Start of Block

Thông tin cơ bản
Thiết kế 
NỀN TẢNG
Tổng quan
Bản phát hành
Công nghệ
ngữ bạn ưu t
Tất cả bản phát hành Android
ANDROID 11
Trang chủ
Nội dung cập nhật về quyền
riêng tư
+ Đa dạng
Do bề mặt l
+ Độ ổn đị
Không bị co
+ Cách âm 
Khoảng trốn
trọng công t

End of Block
Start of Block

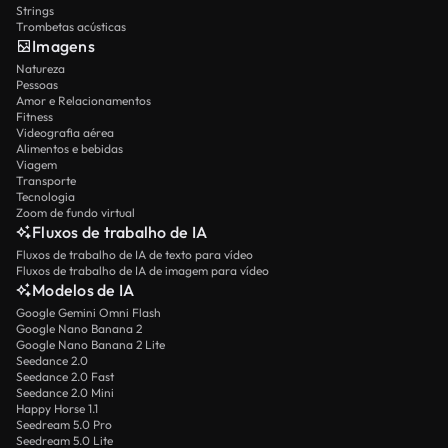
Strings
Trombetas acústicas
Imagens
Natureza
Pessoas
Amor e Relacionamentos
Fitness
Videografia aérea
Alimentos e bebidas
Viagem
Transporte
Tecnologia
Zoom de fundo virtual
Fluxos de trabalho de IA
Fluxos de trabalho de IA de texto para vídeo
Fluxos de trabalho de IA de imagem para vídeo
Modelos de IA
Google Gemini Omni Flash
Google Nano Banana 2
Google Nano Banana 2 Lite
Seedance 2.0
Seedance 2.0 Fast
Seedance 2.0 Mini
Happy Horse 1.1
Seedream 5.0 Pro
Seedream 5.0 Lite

End of Block

How many lines in the entries include the string "vídeo"? Answer with the number alone.

2